Menu Tutup

Gus Dur, Piagam Madinah, dan Al-Hikam bagi K.H. Hasyim Muzadi

DatDut.Com – Sempat sehat setelah dirawat di rumah sakit pada Januari lalu, K.H. Hasyim Muzadi akhirnya wafat di kediamannya setelah menjalani perawatan Rumah Sakit Lavalette Kota Malang, Jawa Timur. Tokoh yang terkenal nasionalis dan pluralis itu meninggal dalam usia 72 tahun (lahir 8/8/1944).

Berbagai kesan dan kenangan banyak dimiliki oleh para santri maupun pengagumnya. Demikian pula rekam jejaknya yang selalu mengembangkan pemahaman Islam yang moderat dan ramah.

Ulama yang juga menjabat sebagai Dewan Pertimbangan Presiden (Wantimpres) tercatat pernah menjabat sebagai Ketua Umum Tanfidziyah PBNU periode 1999-2010. Juga pernah berpasangan dengan Megawati Soekarno Putri sebagai calon wakil presiden pada pilpres 2004.

Sempat meraih 26.2% suara di putaran pertama, keduanya terkalahkan oleh pasangan Susilo Bambang Yudhoyono dan Jusuf Kalla di putaran kedua.

Terkait sosok K. Hasyim Muzadi berikut ini 5 fakta seputar beliau. Dari pernyataan hingga tentang pesantrennya, Al-Hikam.

1. Indonesia Butuh Orang Tua

Mendekati hari-hari terakhirnya, K.H. A. Hasyim Muzadi sempat berpesan tentang keadaan Indonesia. Seperti dilansir Tempo.co (16/01/’17) saat keluar dari Rumah Sakit Lavalette, Malang ia sempat menyapa wartawan dan menyampaikan pesan singkat.

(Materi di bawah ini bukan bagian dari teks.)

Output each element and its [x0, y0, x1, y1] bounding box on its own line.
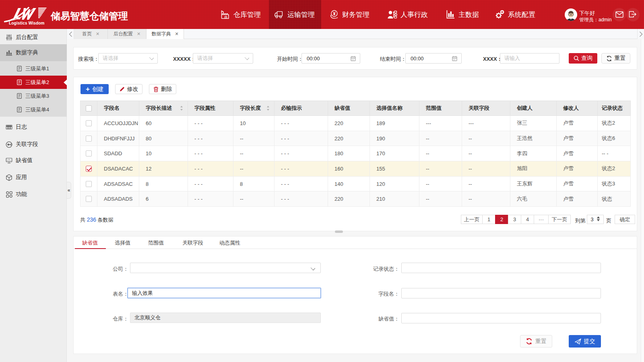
svg-text:Logistics Wisdom: Logistics Wisdom — [9, 21, 45, 25]
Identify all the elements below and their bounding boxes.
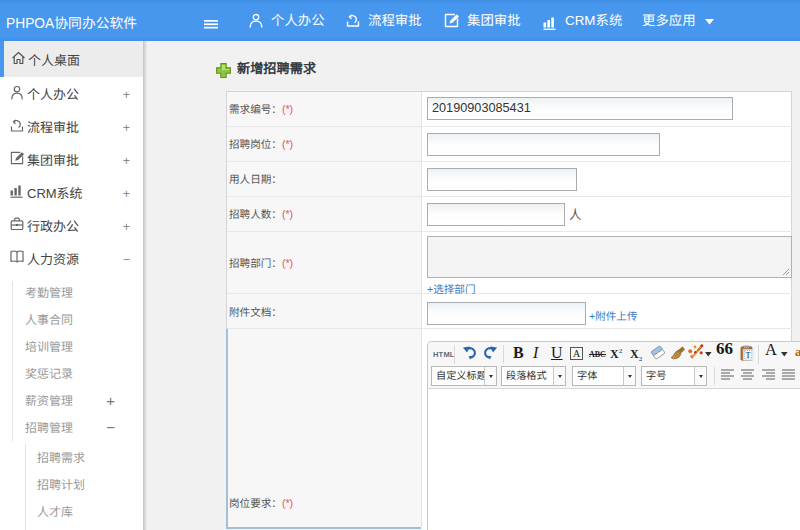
svg-text:T: T — [746, 351, 751, 360]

“Pesan saya singkat, Indonesia membutuhkan orang tua. Bukan usianya yang tua, tetapi mengerti dan memahami kondisi bangsa,” katanya. Orang tua menurutnya adalah sosok yang yang mengerti dan membela kepentingan masyarakat serta tidak berpihak kepada kelompok tertentu.

2. Nabi Membuat Piagam Madinah Bukan Piagam Negara Islam

Piagam Madinah sering dijadikan model yang dianggap paling ideal sebagai dasar dan alasan keharusan mendirikan negara Islam oleh para aktivis pro-khilafah. Nyatanya piagam tersebut bukanlah suatu model dan contoh disayariatkannya suatu model negara Islam secara khusus. Karena piagam tersebut lebih mengedepankan persatuan bahkan dengan non muslim sekalipun.

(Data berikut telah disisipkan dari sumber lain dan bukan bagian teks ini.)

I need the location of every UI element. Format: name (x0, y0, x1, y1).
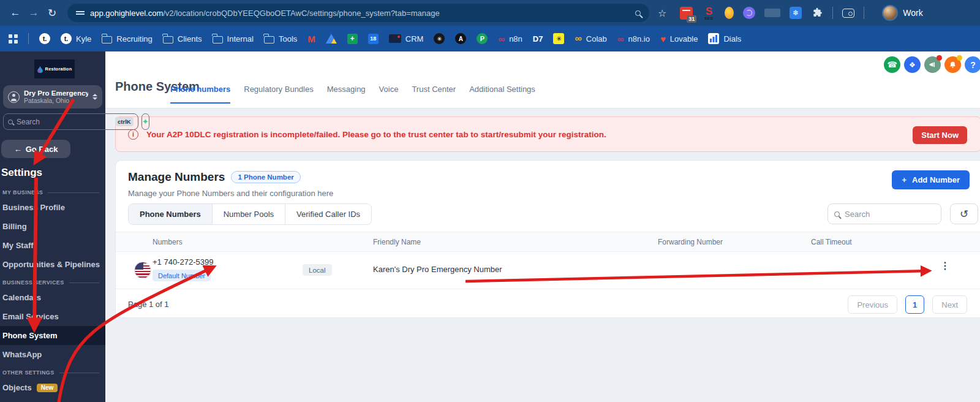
bookmark-folder[interactable]: Internal (213, 34, 254, 44)
purple-extension-icon[interactable] (743, 7, 755, 19)
snowflake-extension-icon[interactable]: ❄ (790, 7, 802, 19)
launchpad-icon[interactable]: ❖ (904, 56, 921, 73)
sidebar-item-whatsapp[interactable]: WhatsApp (0, 345, 105, 364)
tab-voice[interactable]: Voice (379, 85, 399, 104)
tab-regulatory-bundles[interactable]: Regulatory Bundles (244, 85, 313, 104)
calendar-extension-icon[interactable]: 31 (680, 7, 693, 20)
bookmark-item[interactable]: ∞n8n (498, 34, 522, 44)
sheets-icon: + (347, 34, 358, 44)
bookmark-folder[interactable]: Clients (163, 34, 202, 44)
tab-trust-center[interactable]: Trust Center (412, 85, 456, 104)
section-label-business-services: BUSINESS SERVICES (0, 274, 105, 288)
sidebar-item-business-profile[interactable]: Business Profile (0, 198, 105, 217)
bookmark-item[interactable]: ♥Lovable (660, 34, 698, 44)
bookmark-item[interactable]: 18 (368, 34, 379, 44)
chevron-up-down-icon (92, 94, 97, 100)
reload-icon[interactable]: ↻ (43, 7, 61, 20)
faded-extension-icon[interactable] (764, 9, 780, 17)
bookmark-item[interactable]: ✳ (553, 33, 564, 44)
url-path: /v2/location/crobQDbYEEQGboOETAwC/settin… (163, 9, 440, 18)
bookmark-folder[interactable]: Tools (264, 34, 297, 44)
asterisk-icon: ✳ (553, 33, 564, 44)
folder-icon (102, 36, 112, 44)
phone-dialer-icon[interactable]: ☎ (884, 56, 900, 73)
seo-extension-icon[interactable]: SSEO (702, 6, 715, 20)
row-actions-menu-icon[interactable]: ⋮ (940, 260, 950, 271)
url-domain: app.gohighlevel.com (90, 9, 163, 18)
browser-profile[interactable]: Work (882, 5, 922, 21)
site-info-icon[interactable] (76, 9, 85, 17)
settings-sidebar: Restoration Dry Pro Emergency Pataskala,… (0, 51, 105, 402)
dials-icon (708, 33, 719, 44)
sidebar-item-calendars[interactable]: Calendars (0, 288, 105, 307)
bookmark-item[interactable]: t.Kyle (61, 33, 91, 44)
sidebar-item-my-staff[interactable]: My Staff (0, 236, 105, 255)
current-page-button[interactable]: 1 (905, 295, 924, 314)
gmail-icon: M (307, 34, 315, 44)
announcements-icon[interactable] (924, 56, 941, 73)
sidebar-item-opportunities-pipelines[interactable]: Opportunities & Pipelines (0, 255, 105, 274)
sidebar-item-objects[interactable]: ObjectsNew (0, 378, 105, 397)
bookmark-item[interactable]: M (307, 34, 315, 44)
sidebar-item-billing[interactable]: Billing (0, 217, 105, 236)
orange-extension-icon[interactable] (725, 7, 734, 19)
bookmark-item[interactable]: ∞n8n.io (617, 34, 650, 44)
bookmark-item[interactable] (326, 34, 337, 44)
bookmark-item[interactable]: + (347, 34, 358, 44)
url-text[interactable]: app.gohighlevel.com/v2/location/crobQDbY… (90, 9, 630, 18)
segment-number-pools[interactable]: Number Pools (213, 204, 285, 224)
bookmark-item[interactable]: ∞Colab (575, 34, 606, 44)
bookmark-item[interactable]: D7 (533, 34, 543, 44)
sidebar-item-phone-system[interactable]: Phone System (0, 326, 105, 345)
forward-icon[interactable]: → (24, 7, 43, 19)
location-pin-icon (8, 91, 20, 103)
ai-assistant-button[interactable]: ✦ (141, 113, 149, 130)
tab-search-icon[interactable] (842, 9, 854, 18)
pagination-bar: Page 1 of 1 Previous 1 Next (116, 289, 980, 319)
segment-verified-caller-ids[interactable]: Verified Caller IDs (285, 204, 371, 224)
shortcut-badge: ctrlK (115, 117, 134, 126)
search-icon[interactable] (635, 10, 641, 16)
numbers-segmented-tabs: Phone Numbers Number Pools Verified Call… (128, 203, 372, 225)
numbers-search-field[interactable] (845, 210, 935, 219)
bookmark-item[interactable]: A (455, 33, 466, 44)
sidebar-search-input[interactable]: ctrlK (3, 113, 138, 130)
add-number-button[interactable]: +Add Number (892, 170, 970, 189)
back-arrow-icon: ← (14, 145, 22, 154)
tab-phone-numbers[interactable]: Phone numbers (170, 85, 230, 104)
go-back-button[interactable]: ←Go Back (1, 140, 70, 158)
lovable-icon: ♥ (660, 34, 666, 44)
segment-phone-numbers[interactable]: Phone Numbers (129, 204, 213, 224)
sidebar-item-email-services[interactable]: Email Services (0, 307, 105, 326)
back-icon[interactable]: ← (6, 7, 24, 19)
extensions-row: 31 SSEO ❄ Work (680, 5, 922, 21)
extensions-puzzle-icon[interactable] (811, 7, 823, 19)
previous-page-button[interactable]: Previous (848, 295, 897, 314)
bookmark-item[interactable]: ✳ (434, 33, 445, 44)
location-switcher[interactable]: Dry Pro Emergency Pataskala, Ohio (3, 85, 102, 108)
bookmark-item[interactable]: P (477, 33, 488, 44)
section-label-other-settings: OTHER SETTINGS (0, 364, 105, 378)
letter-p-icon: P (477, 33, 488, 44)
bookmark-item[interactable]: t. (39, 33, 50, 44)
refresh-button[interactable]: ↺ (950, 203, 978, 224)
address-bar[interactable]: app.gohighlevel.com/v2/location/crobQDbY… (67, 4, 649, 22)
column-call-timeout: Call Timeout (811, 238, 852, 246)
start-now-button[interactable]: Start Now (913, 126, 967, 144)
bookmark-item[interactable]: Dials (708, 33, 741, 44)
search-field[interactable] (17, 118, 111, 126)
help-icon[interactable]: ? (965, 56, 980, 73)
numbers-search-box[interactable] (827, 203, 941, 224)
bookmark-star-icon[interactable]: ☆ (658, 7, 666, 19)
notifications-bell-icon[interactable] (944, 56, 961, 73)
extension-badge: 31 (687, 15, 696, 23)
tab-messaging[interactable]: Messaging (327, 85, 366, 104)
bookmark-folder[interactable]: Recruiting (102, 34, 153, 44)
tab-additional-settings[interactable]: Additional Settings (469, 85, 535, 104)
header-action-icons: ☎ ❖ ? (884, 56, 980, 73)
bookmark-item[interactable]: CRM (389, 34, 424, 44)
location-name: Dry Pro Emergency (24, 89, 88, 97)
n8n-icon: ∞ (617, 34, 624, 44)
apps-grid-icon[interactable] (9, 34, 18, 44)
next-page-button[interactable]: Next (932, 295, 967, 314)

Hal itu tersirat dari sebagian ceramah K.H. Hasyim Muzadi saat menjadi penceramah dalam acara Maulid Nabi di Istana Negara (23/12/’15)

“Pada saat itu dirumuskanlah Piagam Madinah. Kenapa bukan piagam negara Islam? Ini bukti kalau Rasulullah memandang persatuan adalah yang utama. Pada saat itu di Madinah tidak semua memeluk agama Islam. Ada yang Yahudi, ada yang Kristen, bahkan ada yang agama masyarakat setempat. Oleh karena itu dirumuskanlah Piagam Madinah. Ini contoh dari Rasulullah sendiri. Bahwa kita tidak harus merasa besar sendiri, merasa menang sendiri,” tuturnya.

3. Hanya Miliki Tanah 2 x 1 Meter

Ini adalah sebagian nasihat dan pernyataan yang juga disampaikan oleh K.H. Hasyim Muzadi. Menurutnya beliau hanya memiliki tanah seukuran 2 x 1 meter dimana di situlah tempatnya nanti dimakamkan.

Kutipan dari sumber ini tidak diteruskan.